Replacing household wealth with household food insecurity and type of residence in the final model, this study found a strong association between household food insecurity and stunting and severe stunting among children aged 0–59 months and 0–23 months, respectively. These findings were consistent with a study carried out in Colombia [38] which indicated that household food insecurity was significantly associated with stunting among pre-school children. Our study also found that children aged 0–59 months who lived in the rural areas were significantly more likely to be stunted compared to their urban counterparts. A two-stage cluster study carried out in Vietnam [23] found that living in rural areas was a risk factor for malnutrition including stunting. This study also revealed that rich families were more likely to report food security and also more likely to reside in urban areas.

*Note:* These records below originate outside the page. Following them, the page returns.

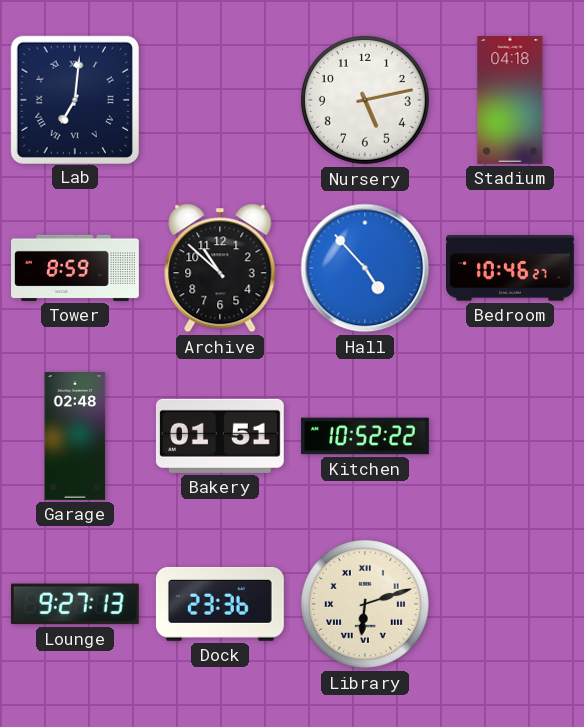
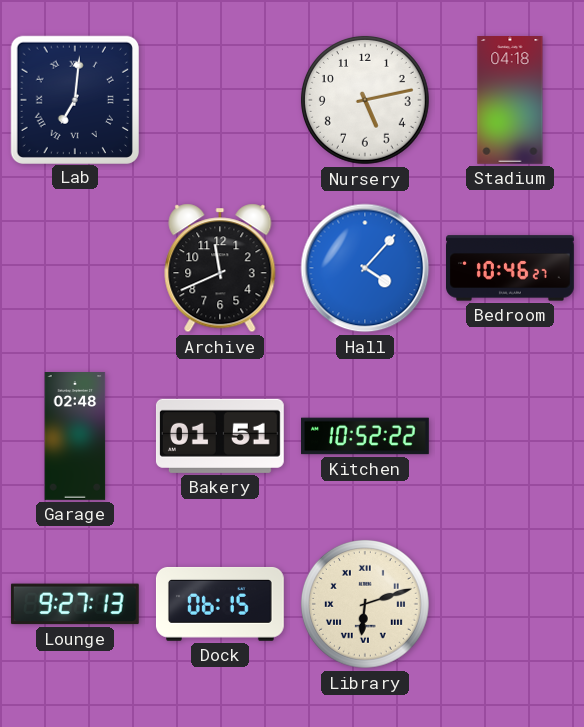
Tower: 8:59 -> none
Archive: 10:52 -> 11:41
Hall: 4:53 -> 4:07
Dock: 23:36 -> 06:15
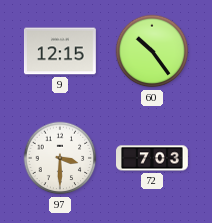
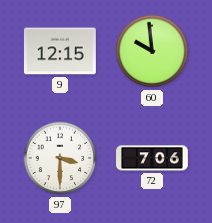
60: 10:24 -> 9:59
72: 7:03 -> 7:06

As the rate of stunting and severe stunting are still high in Nepal, program intervention strategies targeting long-term prevention of stunting in this country are needed to effectively and sustainably improve their prevalence. Education of mothers and improvement of household incomes should be given special attention. This is because children born to uneducated mothers and from poor households have been found to have increased risk of stunting. In general, our findings are of major significance because they identify potential areas for action plans that could improve and sustain the nutritional status of children under-five years of age.

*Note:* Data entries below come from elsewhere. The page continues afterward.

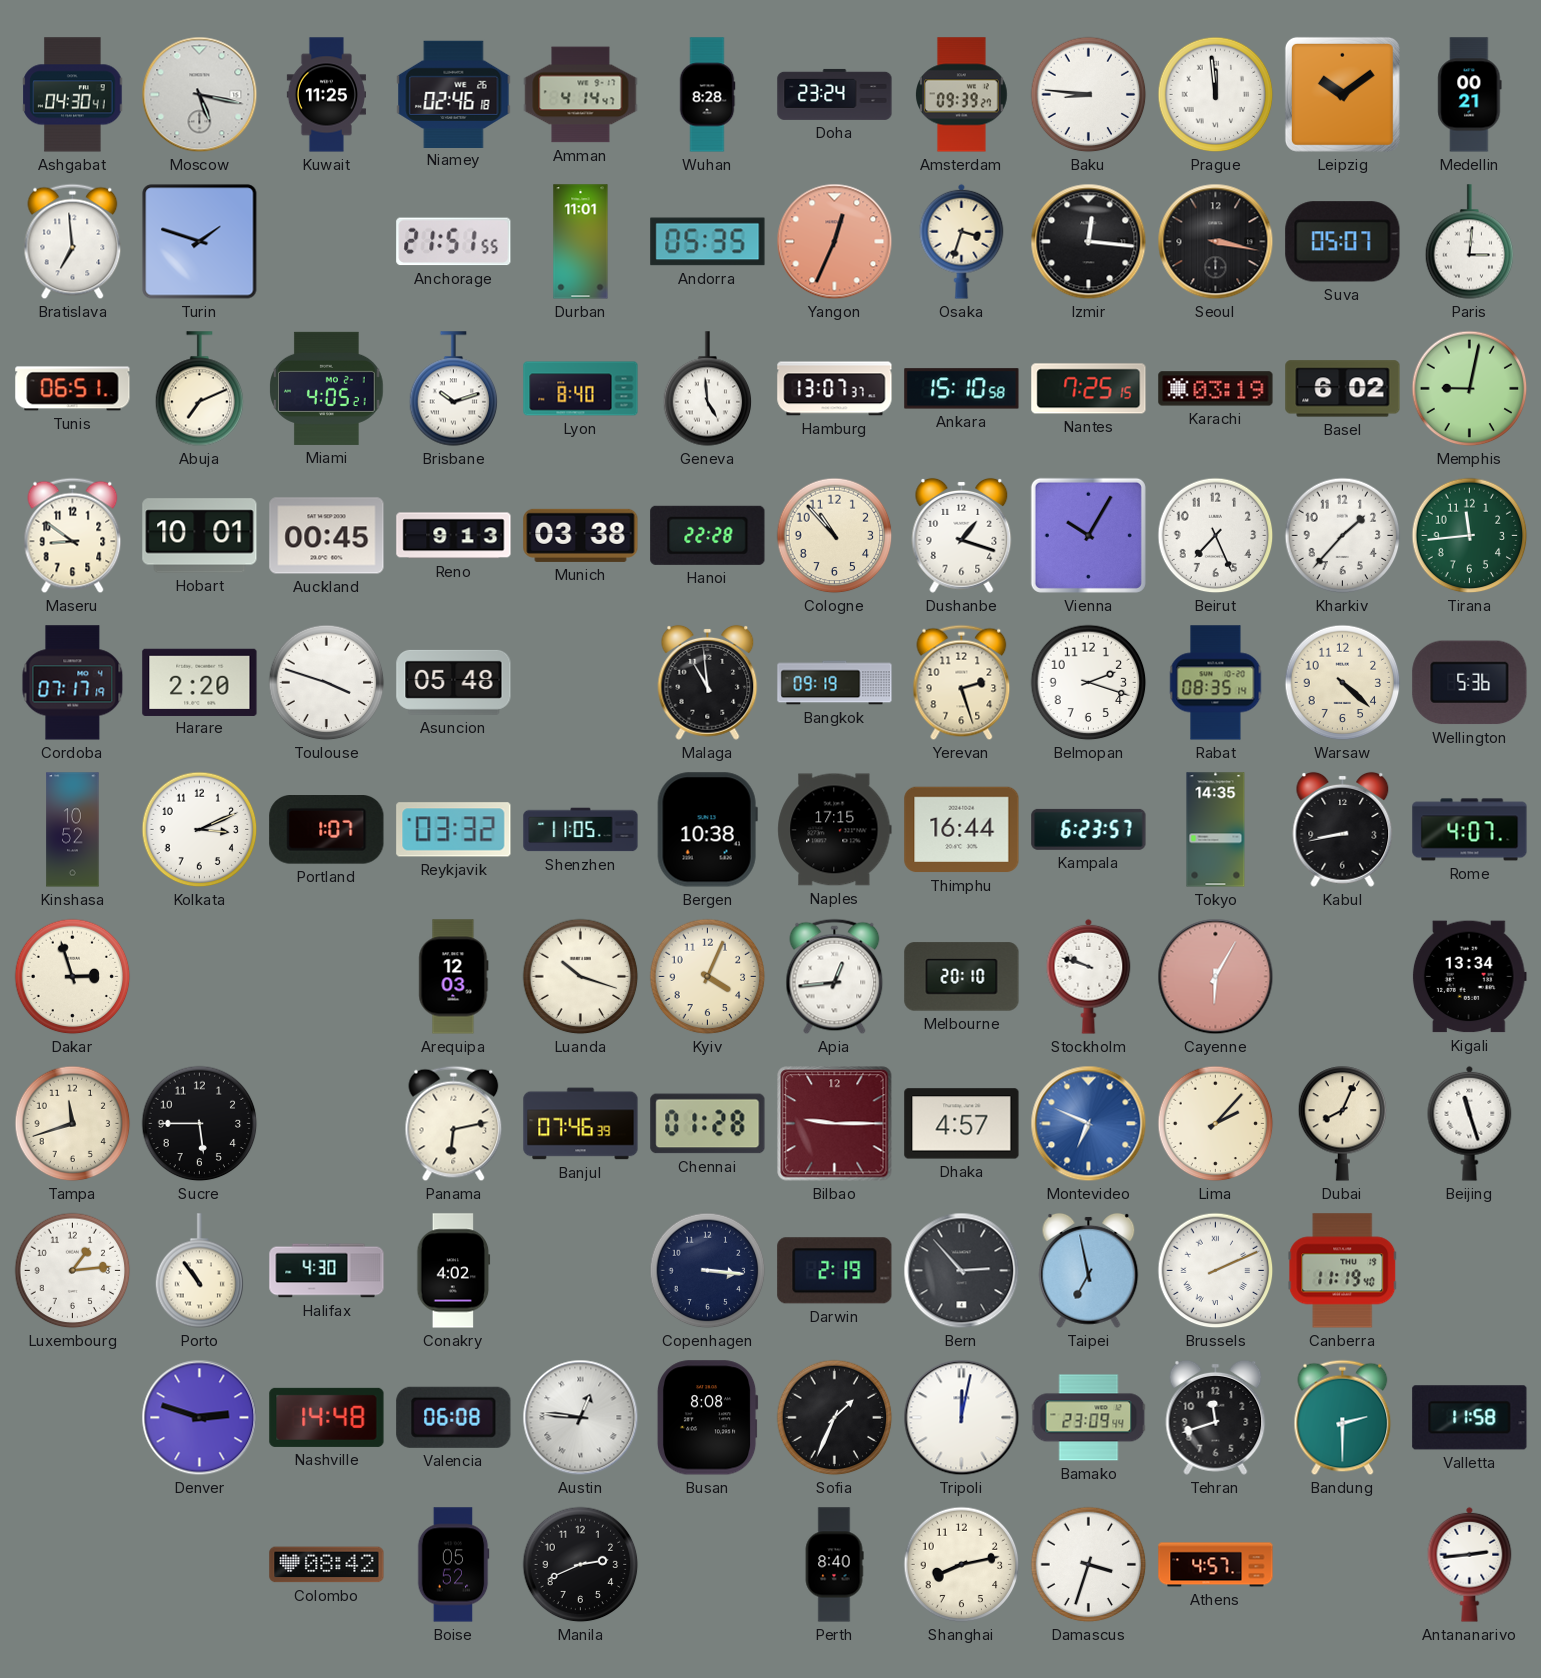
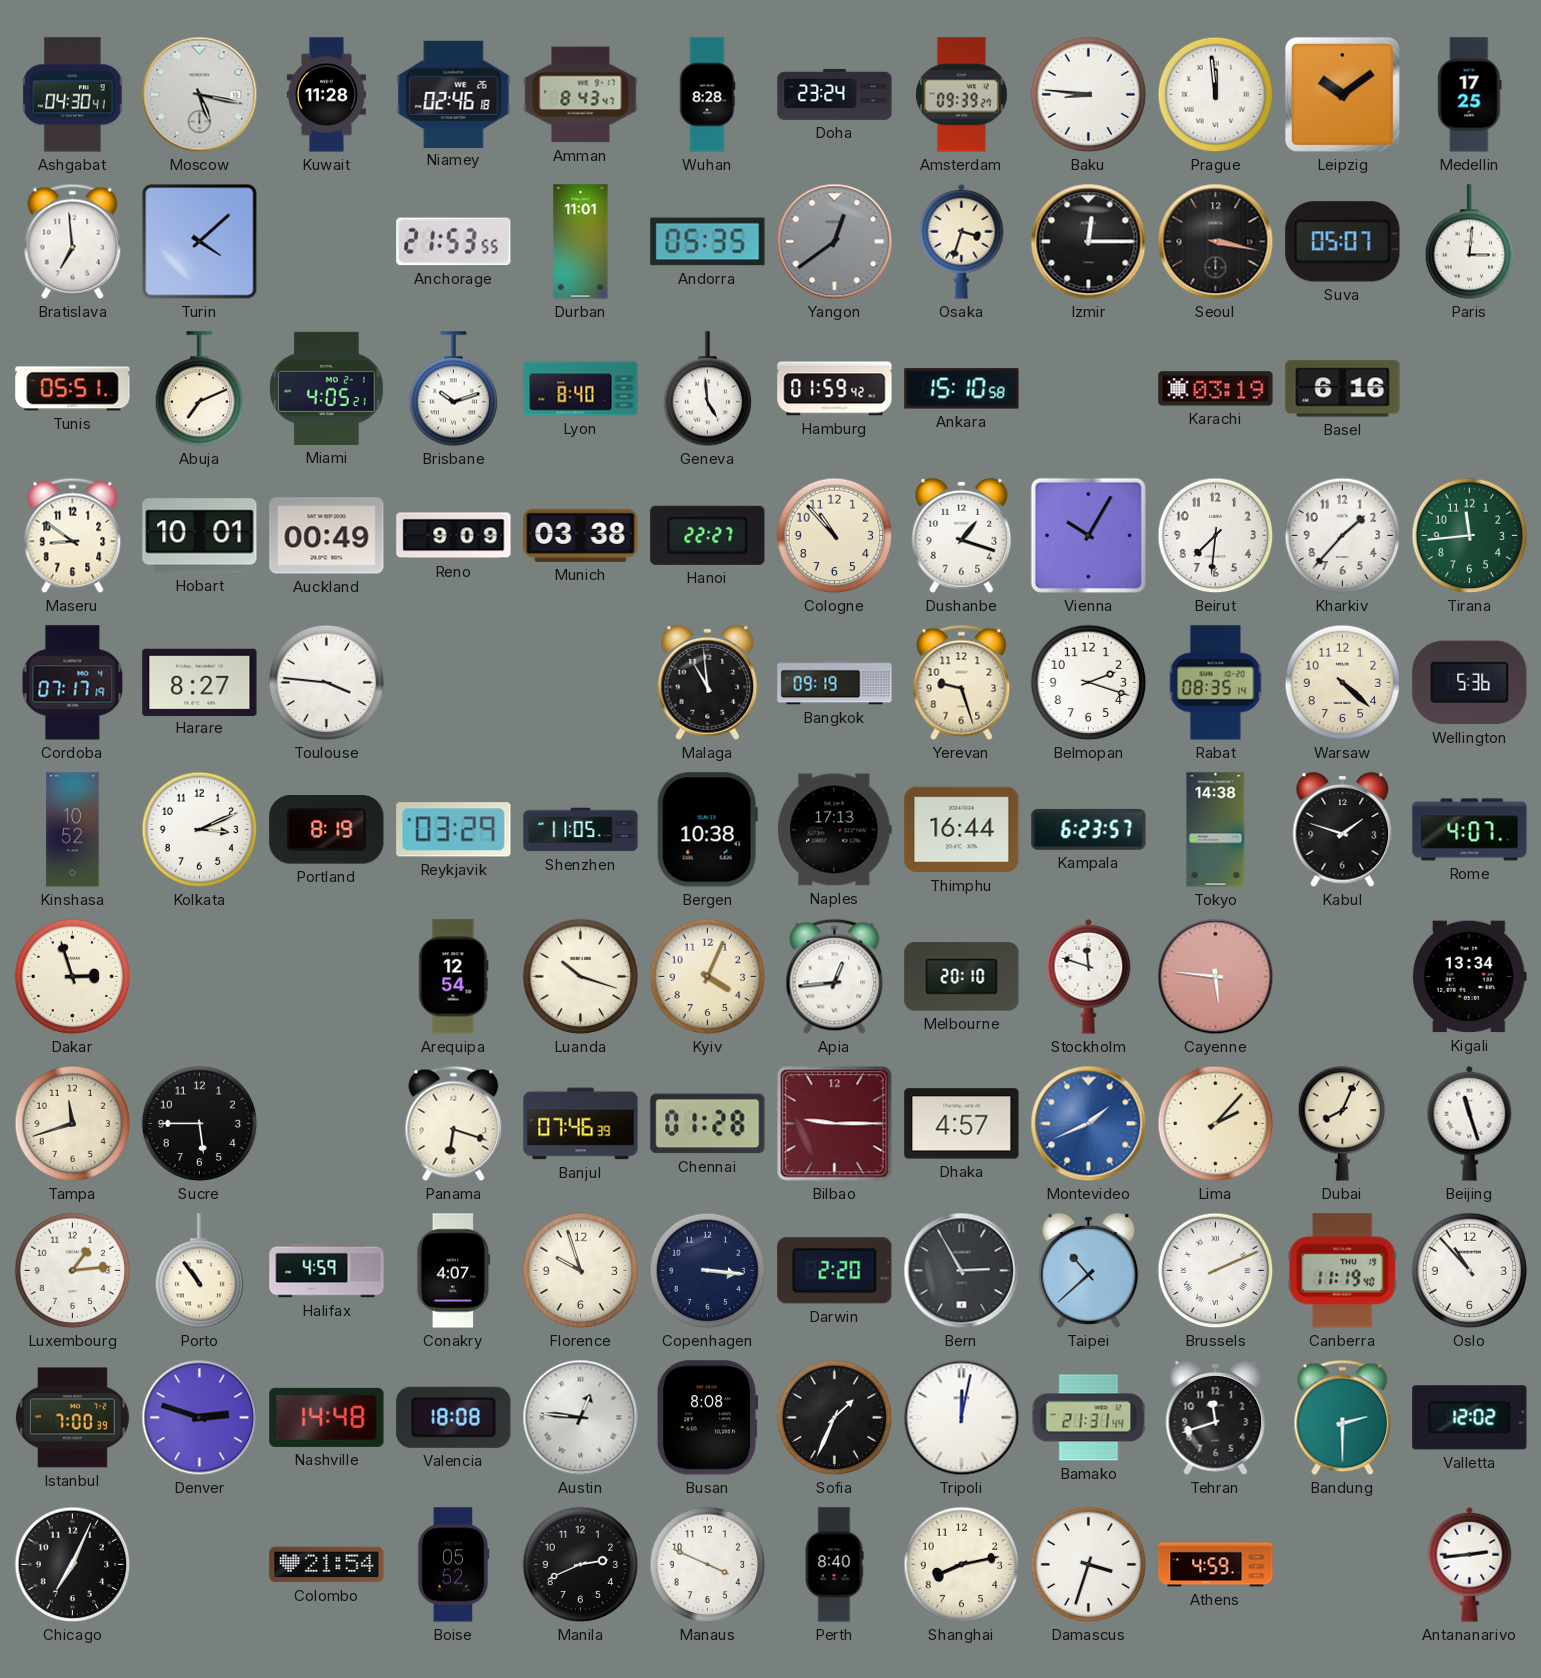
Kuwait: 11:25 -> 11:28
Amman: 4:14 -> 8:43
Medellin: 00:21 -> 17:25
Turin: 1:48 -> 4:08
Anchorage: 21:51 -> 21:53
Yangon: 12:34 -> 12:39
Yangon dial: salmon -> grey
Izmir: 12:16 -> 12:15
Tunis: 06:51 -> 05:51
Hamburg: 13:07 -> 01:59
Nantes: 7:25 -> none
Basel: 6:02 -> 6:16
Memphis: 9:02 -> none
Auckland: 00:45 -> 00:49
Reno: 9:13 -> 9:09
Hanoi: 22:28 -> 22:27
Beirut: 7:26 -> 7:31
Harare: 2:20 -> 8:27
Toulouse: 3:48 -> 3:46
Asuncion: 05:48 -> none
Yerevan: 2:27 -> 9:27
Portland: 1:07 -> 8:19
Reykjavik: 03:32 -> 03:29
Naples: 17:15 -> 17:13
Tokyo: 14:35 -> 14:38
Kabul: 8:43 -> 1:48
Arequipa: 12:03 -> 12:54
Stockholm: 9:48 -> 11:48
Cayenne: 6:05 -> 5:46
Panama: 6:13 -> 6:18
Montevideo: 6:49 -> 1:41
Halifax: 4:30 -> 4:59
Conakry: 4:02 -> 4:07
Florence: none -> 9:57
Darwin: 2:19 -> 2:20
Bern: 2:53 -> 2:55
Taipei: 6:58 -> 10:38
Oslo: none -> 10:53
Istanbul: none -> 7:00
Valencia: 06:08 -> 18:08
Bamako: 23:09 -> 21:31
Valletta: 11:58 -> 12:02
Chicago: none -> 7:04
Colombo: 08:42 -> 21:54
Manaus: none -> 3:49
Athens: 4:57 -> 4:59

One potential limitation of the study as a secondary data analysis was that, there was no information on dietary habits or insufficient dietary practices to support stunted and severely stunted children. Another limitation was the indirect measure of household wealth in a developing country such as Nepal. It is difficult to obtain consistent income and expenditure data in this country; however, an asset-based index is generally considered a decent proxy for household wealth status.

The sampling method, appropriate adjustment for sampling design, including sampling weight and a high response rate (98%) from the survey are important strengths of this study. The study also contributes to the understanding of the factors associated with stunting and severe stunting among children 0–59 months in Nepal by using the recent 2011 Demographic and Health Survey data. For a developing country like Nepal, this study provides a foundation for planning of intervention strategies to prevent stunting in children less than five years of age. Interventional studies aimed at examining the impact of child and maternal under-nutrition are needed in Nepal and such studies should target mothers from low socioeconomic backgrounds.

Conclusions

Our analysis of factors associated with stunting and severe stunting among children 0–59 months in Nepal revealed that the common increased risk factors for stunting were combined place and mode of delivery (home delivery), prolonged breastfeeding (more than 12 months), perceived size of baby (small babies), household wealth (poorest households) while types of delivery assistance (mothers delivered by no one), prolonged breastfeeding (more than 12 months), perceived size of baby (small babies), household wealth (poorest households) reported consistenthigh risk factors for severe stunting.Our findings highlight the need for early community-based educational interventions aimed at improving the nutritional status of children underfive years of age in order to achieve optimal brain development and reduce mortality triggered by malnutrition.